There is good agreement that COPD should be defined by the ratio of post-bronchodilator FEV1/ FVC, but less agreement on what criterion should be used. The GOLD guidelines recommend that the fixed cut off of 70% should be used at all age groups. This has the advantage of simplicity, though this seems a minor consideration now that all spirometers include powerful microchips and can easily report the lower limits of normal.

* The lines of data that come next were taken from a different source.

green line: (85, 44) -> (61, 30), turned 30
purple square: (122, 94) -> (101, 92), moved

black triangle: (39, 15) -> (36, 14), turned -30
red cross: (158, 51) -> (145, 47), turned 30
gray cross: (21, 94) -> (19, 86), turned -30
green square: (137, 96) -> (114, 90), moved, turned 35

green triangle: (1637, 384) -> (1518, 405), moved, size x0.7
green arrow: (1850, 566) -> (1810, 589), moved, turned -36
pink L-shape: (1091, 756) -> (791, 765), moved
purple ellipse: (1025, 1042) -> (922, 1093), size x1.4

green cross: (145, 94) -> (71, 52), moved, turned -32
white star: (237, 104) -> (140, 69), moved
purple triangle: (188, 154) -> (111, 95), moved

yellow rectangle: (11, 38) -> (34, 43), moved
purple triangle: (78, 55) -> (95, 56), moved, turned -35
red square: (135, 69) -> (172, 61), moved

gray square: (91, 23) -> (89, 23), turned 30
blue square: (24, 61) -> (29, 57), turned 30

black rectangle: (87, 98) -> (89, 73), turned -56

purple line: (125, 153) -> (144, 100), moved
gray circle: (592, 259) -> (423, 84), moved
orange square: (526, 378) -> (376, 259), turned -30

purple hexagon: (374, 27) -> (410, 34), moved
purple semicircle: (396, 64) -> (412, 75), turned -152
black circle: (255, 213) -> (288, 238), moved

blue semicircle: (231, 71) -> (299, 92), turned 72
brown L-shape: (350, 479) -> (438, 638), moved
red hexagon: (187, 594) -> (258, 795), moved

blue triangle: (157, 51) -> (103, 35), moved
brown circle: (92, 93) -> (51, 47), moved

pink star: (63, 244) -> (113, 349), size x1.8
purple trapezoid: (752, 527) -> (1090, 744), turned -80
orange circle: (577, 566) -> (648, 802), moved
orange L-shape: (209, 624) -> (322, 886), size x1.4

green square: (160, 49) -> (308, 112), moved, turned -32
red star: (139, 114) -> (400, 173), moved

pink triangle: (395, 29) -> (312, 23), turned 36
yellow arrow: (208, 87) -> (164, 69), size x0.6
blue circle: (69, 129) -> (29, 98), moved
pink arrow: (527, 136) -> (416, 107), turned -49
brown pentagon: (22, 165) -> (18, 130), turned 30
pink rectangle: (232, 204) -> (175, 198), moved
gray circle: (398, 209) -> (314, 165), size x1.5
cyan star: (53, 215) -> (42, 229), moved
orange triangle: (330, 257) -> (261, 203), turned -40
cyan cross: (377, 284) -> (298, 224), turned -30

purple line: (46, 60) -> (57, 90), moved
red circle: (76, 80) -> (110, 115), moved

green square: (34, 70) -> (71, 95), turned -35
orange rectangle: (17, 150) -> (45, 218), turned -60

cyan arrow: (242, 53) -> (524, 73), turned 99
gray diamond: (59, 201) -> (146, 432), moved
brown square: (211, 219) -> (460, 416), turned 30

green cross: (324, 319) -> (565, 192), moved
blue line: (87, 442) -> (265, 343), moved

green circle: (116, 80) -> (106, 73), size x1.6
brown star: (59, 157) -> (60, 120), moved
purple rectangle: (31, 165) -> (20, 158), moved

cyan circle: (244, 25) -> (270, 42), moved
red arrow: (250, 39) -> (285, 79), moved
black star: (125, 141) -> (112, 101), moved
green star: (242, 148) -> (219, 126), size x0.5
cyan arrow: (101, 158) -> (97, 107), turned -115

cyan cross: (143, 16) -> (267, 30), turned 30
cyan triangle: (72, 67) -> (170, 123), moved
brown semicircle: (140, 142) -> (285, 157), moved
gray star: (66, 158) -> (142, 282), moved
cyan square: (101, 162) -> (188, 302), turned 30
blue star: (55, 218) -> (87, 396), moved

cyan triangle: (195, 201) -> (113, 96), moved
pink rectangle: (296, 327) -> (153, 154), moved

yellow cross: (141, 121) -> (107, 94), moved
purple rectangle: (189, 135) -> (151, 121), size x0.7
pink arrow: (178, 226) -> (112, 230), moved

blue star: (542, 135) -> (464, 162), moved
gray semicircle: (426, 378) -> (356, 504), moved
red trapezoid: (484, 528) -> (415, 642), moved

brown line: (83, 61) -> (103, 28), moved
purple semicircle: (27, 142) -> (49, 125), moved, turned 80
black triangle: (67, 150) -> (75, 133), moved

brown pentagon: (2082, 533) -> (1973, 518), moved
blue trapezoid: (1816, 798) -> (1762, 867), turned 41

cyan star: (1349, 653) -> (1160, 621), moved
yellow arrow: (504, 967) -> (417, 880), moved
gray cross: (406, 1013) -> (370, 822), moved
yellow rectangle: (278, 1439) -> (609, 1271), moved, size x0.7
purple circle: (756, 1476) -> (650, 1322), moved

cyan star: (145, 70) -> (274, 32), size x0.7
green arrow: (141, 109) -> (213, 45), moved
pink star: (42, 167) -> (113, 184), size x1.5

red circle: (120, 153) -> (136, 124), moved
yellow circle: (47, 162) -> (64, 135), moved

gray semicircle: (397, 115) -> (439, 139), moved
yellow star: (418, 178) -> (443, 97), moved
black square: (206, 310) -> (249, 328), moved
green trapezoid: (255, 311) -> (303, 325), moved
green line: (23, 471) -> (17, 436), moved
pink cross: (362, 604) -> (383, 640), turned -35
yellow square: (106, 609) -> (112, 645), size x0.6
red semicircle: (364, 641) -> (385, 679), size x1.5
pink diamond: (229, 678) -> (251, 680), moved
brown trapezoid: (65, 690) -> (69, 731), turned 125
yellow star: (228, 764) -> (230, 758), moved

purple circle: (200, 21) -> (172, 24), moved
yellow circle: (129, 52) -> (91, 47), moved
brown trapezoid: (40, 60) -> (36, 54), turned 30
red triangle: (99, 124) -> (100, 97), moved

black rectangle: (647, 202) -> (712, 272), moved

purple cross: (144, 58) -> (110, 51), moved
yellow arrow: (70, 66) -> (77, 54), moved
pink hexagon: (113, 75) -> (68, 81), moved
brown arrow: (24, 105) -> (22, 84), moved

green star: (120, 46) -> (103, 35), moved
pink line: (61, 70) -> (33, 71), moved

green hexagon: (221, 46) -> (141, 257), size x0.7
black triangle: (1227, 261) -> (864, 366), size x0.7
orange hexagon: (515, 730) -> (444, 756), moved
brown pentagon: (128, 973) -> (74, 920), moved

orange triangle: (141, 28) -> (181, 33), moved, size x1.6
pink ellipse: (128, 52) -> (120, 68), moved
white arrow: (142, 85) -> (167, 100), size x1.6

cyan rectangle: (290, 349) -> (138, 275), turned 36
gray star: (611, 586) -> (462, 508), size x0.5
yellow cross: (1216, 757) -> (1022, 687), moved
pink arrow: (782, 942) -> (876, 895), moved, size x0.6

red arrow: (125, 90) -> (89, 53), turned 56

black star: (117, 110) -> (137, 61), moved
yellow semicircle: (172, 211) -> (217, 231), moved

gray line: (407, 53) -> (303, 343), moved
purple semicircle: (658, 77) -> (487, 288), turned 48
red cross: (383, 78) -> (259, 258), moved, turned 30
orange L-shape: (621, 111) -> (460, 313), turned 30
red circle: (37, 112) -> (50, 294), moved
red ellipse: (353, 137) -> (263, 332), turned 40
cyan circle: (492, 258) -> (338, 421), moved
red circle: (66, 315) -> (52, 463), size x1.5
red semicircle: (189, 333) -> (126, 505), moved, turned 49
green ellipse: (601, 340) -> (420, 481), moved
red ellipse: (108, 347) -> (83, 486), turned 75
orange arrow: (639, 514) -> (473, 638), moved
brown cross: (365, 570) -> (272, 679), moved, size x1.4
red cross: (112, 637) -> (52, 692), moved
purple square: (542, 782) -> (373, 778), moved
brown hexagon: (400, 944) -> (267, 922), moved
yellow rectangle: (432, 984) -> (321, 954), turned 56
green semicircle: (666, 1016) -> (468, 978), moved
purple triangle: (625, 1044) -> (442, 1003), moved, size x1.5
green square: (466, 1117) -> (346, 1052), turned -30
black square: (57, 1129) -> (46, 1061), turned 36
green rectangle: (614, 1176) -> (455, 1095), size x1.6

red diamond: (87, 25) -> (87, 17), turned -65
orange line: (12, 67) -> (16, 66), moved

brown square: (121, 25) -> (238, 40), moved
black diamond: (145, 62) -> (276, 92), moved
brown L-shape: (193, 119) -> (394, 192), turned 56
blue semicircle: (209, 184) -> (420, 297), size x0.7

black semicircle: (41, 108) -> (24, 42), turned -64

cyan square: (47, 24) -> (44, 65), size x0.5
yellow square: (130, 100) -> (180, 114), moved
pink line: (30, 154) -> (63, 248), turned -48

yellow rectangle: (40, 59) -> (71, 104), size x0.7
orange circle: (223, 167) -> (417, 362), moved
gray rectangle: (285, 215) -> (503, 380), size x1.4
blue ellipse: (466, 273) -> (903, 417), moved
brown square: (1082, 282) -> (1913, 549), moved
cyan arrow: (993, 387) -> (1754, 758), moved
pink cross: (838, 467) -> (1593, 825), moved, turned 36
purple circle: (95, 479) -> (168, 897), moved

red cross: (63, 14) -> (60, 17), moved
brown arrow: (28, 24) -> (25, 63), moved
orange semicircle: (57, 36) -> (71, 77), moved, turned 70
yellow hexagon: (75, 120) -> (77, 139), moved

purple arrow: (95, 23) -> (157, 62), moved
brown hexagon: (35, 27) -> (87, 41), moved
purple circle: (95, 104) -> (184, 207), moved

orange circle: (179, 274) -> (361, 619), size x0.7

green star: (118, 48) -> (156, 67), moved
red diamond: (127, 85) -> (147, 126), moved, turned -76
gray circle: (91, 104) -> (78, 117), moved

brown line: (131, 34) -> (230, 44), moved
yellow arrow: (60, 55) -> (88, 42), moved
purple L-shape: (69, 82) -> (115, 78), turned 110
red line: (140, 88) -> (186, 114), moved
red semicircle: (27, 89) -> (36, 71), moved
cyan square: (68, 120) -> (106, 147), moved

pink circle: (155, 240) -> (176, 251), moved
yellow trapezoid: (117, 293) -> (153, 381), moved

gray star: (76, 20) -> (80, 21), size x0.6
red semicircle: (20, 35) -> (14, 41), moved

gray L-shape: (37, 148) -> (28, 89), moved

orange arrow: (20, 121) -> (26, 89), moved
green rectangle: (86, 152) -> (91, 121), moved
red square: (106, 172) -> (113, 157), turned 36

The disadvantage in using the fixed cut-off is that ventilatory function declines with age. Even those few who argue that this decline, though universal, should still be treated as pathological, generally adjust their analyses for age. This is possible when analysing individual data, but not when analysing grouped data (such as prevalence). Here the great diversity in the age structures of populations makes any prevalence based on the fixed ratio very difficult to interpret.
The usual solution to this problem is to select only “GOLD stage II” disease. (10) This is defined as a FEV1/FVC ratio < 70% and a FEV1 < 80% of the predicted FEV1 for age, sex and height. This has the effect of at least partially adjusting the measurement for age. However it makes the initial problem even worse. First, because the distribution of the predicted value of FEV1 decreases with age, the 80% deficit in predicted FEV1 also slightly underestimates the lower limit of normal. Second, because the FEV1 is influenced not just by the obstruction of the airway but also by the size of the lungs, its use confuses restriction, which also increases with age, with obstruction. GOLD Stage II is a hybrid measure of both low FVC and low FEV1/FVC ratio.(11)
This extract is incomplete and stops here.